Qu’avez-vous envie d’ajouter ?
En marge de toute cette méditation centrale de la rencontre, deux choses m’ont frappées. Le lieu d’abord : Quito, m’a charmée par sa diversité culturelle, ses montagnes et ses monuments coloniaux. J’ai pu ressentir et m’imprégner de l’ambiance de cette ville fondée au XVIe siècle sur les ruines d’une cité inca à 2 850 m d’altitude, qui possède toujours, malgré le tremblement de terre de 1917, le centre historique le mieux préservé et le moins modifié d’Amérique latine. Je ne m’attendais pas non plus à me retrouver dans une ville si bien organisée, si propre, où on attend son tour pour monter dans un bus ou dans un métro, où les gens se parlent doucement et tranquillement, où les espaces verts sont partout. Il y a une sorte de l’harmonie entre l’homme et la nature, soignée et respectée.

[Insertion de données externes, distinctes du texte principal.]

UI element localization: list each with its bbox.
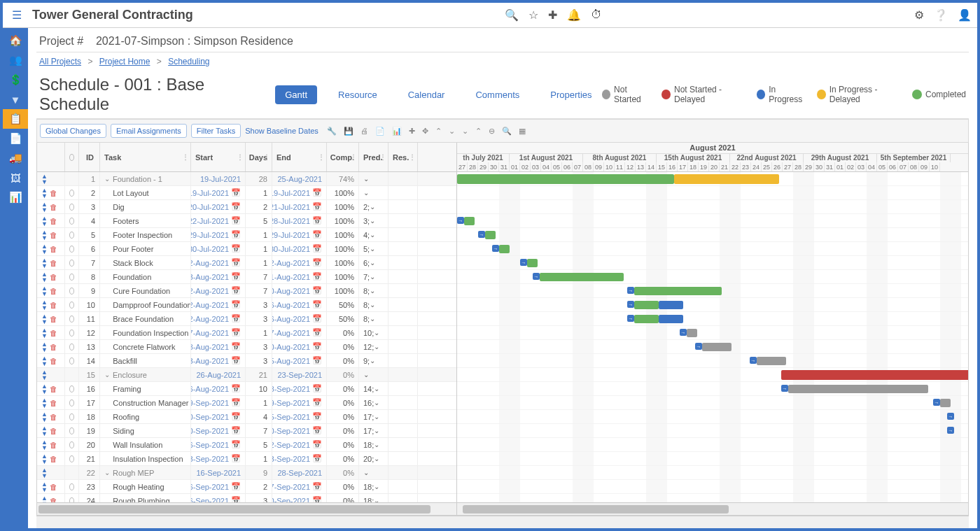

Mais ce qui m’a vraiment touchée, c’est la place et l’engagement des laïcs dans ces Églises d’Amérique centrale et latine. J’ai rencontré de nombreux laïcs, venant de plusieurs pays et contextes, et écouté leurs témoignages : malgré les limites et les difficultés dans lesquelles ils se trouvent, ils vivent, seuls ou le plus souvent en famille, un engagement très fort et en même temps très concret auprès des hommes et des femmes qui les entourent. Je pense que cet engagement des laïcs est un modèle à méditer dans notre Eglise d’Algérie. Je dirai en conclusion que ce Congrès a été une très belle rencontre, dont le thème était important, et abordé de façon profonde et juste. Et pourtant, en rendre compte me procure comme un malaise. Aujourd’hui en effet, ce sont mes sœurs au Liban qui se trouvent au cœur de cette situation de guerre qui coûte et a déjà coûté tant de vies en Palestine, tant de souffrances aux personnes déplacées et sous les bombes. Que pouvons- nous faire pour que cette paix tant désirée puisse advenir ? Et que la fraternité puisse guérir le monde ? Prier, jeûner, comme le pape nous y a invités, continuer à croire qu’elle est toujours possible ? Ce sont les questions que je me pose, qui m’habitent et qui ne me laissent pas en paix.